Without carrying over a single picture, write out the records below exactly.
───── DATA ─────
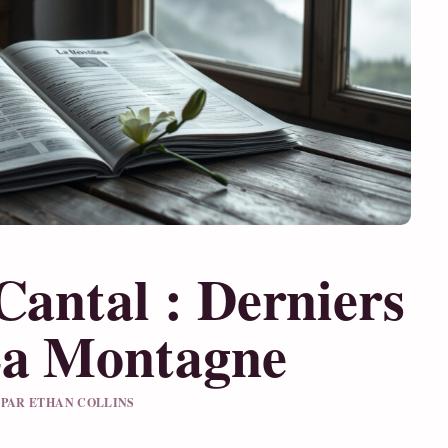
Cantal : Derniers
La Montagne
U PAR ETHAN COLLINS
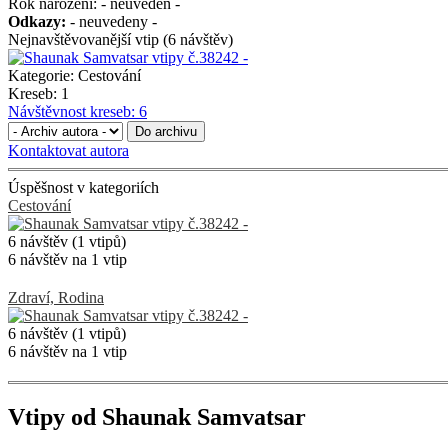
Rok narození:
- neuveden -
Odkazy:
- neuvedeny -
Nejnavštěvovanější vtip (6 návštěv)
Kategorie:
Cestování
Kreseb:
1
Návštěvnost kreseb:
6
Do archivu
Kontaktovat autora
Úspěšnost v kategoriích
Cestování
6 návštěv (1 vtipů)
6 návštěv na 1 vtip
Zdraví, Rodina
6 návštěv (1 vtipů)
6 návštěv na 1 vtip
Vtipy od Shaunak Samvatsar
─────
» **RESULT FOR THIS EXERCISE**
Cantal : Derniers
La Montagne
U PAR ETHAN COLLINS
Rok narození:
- neuveden -
Odkazy:
- neuvedeny -
Nejnavštěvovanější vtip (6 návštěv)
Kategorie:
Cestování
Kreseb:
1
Návštěvnost kreseb:
6
Do archivu
Kontaktovat autora
Úspěšnost v kategoriích
Cestování
6 návštěv (1 vtipů)
6 návštěv na 1 vtip
Zdraví, Rodina
6 návštěv (1 vtipů)
6 návštěv na 1 vtip
Vtipy od Shaunak Samvatsar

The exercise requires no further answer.